# [Given information]
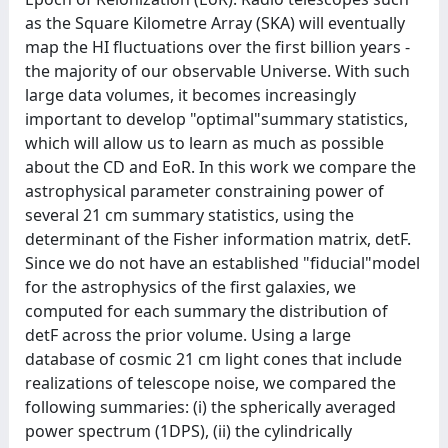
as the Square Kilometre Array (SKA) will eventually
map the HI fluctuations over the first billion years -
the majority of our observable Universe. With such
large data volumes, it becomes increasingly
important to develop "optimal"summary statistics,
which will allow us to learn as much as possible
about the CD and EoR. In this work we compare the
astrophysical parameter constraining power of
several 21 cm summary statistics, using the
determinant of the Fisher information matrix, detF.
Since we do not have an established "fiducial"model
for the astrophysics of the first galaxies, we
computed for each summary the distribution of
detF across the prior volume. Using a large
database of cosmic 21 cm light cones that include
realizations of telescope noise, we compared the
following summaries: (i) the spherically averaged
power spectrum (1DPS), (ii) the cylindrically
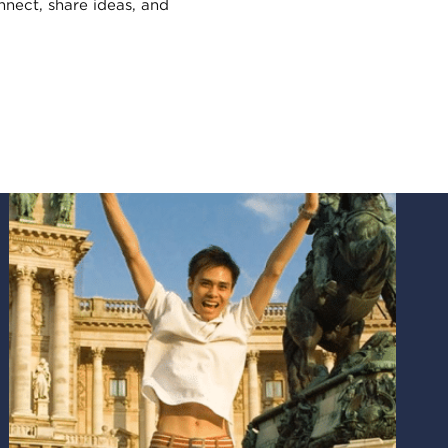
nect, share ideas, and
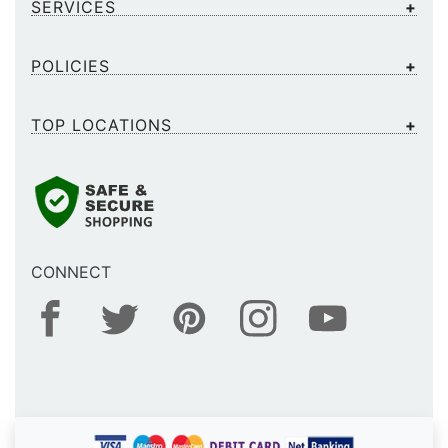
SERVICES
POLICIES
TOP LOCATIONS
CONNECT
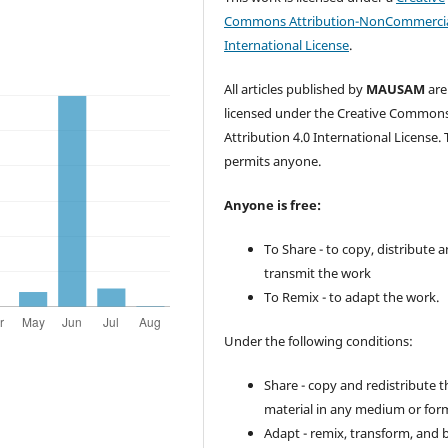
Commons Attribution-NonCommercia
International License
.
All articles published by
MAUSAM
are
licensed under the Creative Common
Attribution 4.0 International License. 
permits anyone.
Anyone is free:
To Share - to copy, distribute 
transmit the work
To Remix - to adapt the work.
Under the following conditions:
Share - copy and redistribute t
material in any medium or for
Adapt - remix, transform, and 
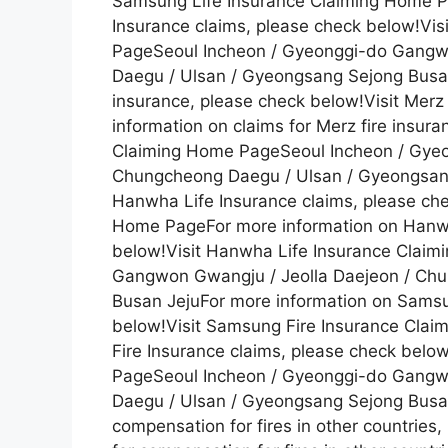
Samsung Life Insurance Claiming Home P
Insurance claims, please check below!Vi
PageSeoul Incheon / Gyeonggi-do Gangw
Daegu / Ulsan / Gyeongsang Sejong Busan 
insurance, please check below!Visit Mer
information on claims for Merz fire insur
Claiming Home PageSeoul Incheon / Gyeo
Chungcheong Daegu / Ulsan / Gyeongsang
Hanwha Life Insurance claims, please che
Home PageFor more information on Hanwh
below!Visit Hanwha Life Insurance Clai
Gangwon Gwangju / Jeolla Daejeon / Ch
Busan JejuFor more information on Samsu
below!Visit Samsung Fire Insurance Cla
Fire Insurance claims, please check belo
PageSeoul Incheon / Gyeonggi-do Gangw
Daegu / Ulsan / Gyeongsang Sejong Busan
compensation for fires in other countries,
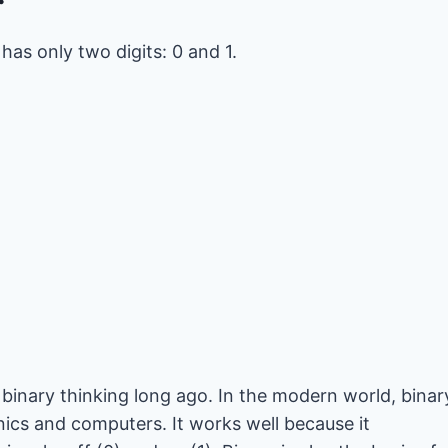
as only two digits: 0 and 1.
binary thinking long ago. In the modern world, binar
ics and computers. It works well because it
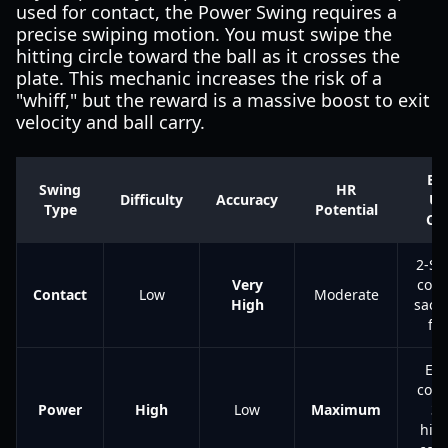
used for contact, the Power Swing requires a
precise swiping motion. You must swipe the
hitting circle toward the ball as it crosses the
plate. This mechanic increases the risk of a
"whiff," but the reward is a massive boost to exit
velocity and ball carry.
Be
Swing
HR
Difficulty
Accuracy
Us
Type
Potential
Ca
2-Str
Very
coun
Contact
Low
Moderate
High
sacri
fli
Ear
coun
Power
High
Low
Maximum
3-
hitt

==

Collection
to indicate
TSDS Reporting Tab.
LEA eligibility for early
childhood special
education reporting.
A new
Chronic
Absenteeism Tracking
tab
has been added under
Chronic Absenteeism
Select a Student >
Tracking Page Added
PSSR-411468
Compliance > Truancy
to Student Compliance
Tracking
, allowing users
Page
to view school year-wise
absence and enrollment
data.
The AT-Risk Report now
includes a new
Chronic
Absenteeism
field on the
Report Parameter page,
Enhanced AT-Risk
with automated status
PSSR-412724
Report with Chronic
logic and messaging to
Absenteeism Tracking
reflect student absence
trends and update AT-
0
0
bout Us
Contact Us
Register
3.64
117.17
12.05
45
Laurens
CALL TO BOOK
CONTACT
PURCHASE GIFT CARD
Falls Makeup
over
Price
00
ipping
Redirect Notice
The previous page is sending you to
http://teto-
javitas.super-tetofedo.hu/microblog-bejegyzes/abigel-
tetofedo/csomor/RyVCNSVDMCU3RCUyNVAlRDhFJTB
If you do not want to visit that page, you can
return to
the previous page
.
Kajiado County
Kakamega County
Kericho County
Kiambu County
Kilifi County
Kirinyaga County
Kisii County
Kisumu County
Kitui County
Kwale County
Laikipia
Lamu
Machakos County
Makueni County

* * *

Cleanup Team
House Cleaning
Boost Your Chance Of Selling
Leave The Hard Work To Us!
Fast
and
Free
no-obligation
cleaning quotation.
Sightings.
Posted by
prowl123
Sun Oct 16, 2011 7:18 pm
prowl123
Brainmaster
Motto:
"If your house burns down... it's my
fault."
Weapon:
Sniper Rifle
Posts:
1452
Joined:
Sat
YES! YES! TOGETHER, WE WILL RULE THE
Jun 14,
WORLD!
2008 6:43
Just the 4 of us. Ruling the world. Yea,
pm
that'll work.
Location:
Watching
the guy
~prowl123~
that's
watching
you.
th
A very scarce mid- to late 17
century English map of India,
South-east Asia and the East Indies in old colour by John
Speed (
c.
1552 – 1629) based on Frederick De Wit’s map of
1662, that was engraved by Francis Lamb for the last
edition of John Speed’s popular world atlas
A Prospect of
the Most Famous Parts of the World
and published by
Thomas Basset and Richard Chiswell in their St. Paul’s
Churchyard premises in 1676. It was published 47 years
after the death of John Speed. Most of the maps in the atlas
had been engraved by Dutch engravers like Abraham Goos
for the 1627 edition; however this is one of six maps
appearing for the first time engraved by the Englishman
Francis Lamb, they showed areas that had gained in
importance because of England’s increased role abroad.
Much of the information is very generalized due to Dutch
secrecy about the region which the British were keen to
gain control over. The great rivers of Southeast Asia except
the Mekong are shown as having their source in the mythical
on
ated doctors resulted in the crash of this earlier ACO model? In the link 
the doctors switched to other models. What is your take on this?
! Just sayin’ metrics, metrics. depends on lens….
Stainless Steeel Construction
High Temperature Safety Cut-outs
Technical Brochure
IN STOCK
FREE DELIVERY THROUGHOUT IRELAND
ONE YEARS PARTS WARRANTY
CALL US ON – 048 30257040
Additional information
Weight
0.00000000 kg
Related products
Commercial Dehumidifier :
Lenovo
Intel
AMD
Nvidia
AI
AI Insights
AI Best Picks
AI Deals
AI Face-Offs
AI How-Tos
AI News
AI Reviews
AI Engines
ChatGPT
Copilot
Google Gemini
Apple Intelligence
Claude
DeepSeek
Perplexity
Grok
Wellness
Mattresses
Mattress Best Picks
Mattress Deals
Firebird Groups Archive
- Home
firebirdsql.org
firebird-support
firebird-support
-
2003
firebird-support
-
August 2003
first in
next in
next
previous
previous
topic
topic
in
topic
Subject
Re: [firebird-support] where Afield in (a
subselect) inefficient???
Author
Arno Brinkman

# [Assigned task]
From the entries above, give again exactly the lines running from the line with "The AT-Risk Report now" to the line with "PURCHASE GIFT CARD"; include both of those lines.

# [Reply to the exercise]
The AT-Risk Report now
includes a new
Chronic
Absenteeism
field on the
Report Parameter page,
Enhanced AT-Risk
with automated status
PSSR-412724
Report with Chronic
logic and messaging to
Absenteeism Tracking
reflect student absence
trends and update AT-
0
0
bout Us
Contact Us
Register
3.64
117.17
12.05
45
Laurens
CALL TO BOOK
CONTACT
PURCHASE GIFT CARD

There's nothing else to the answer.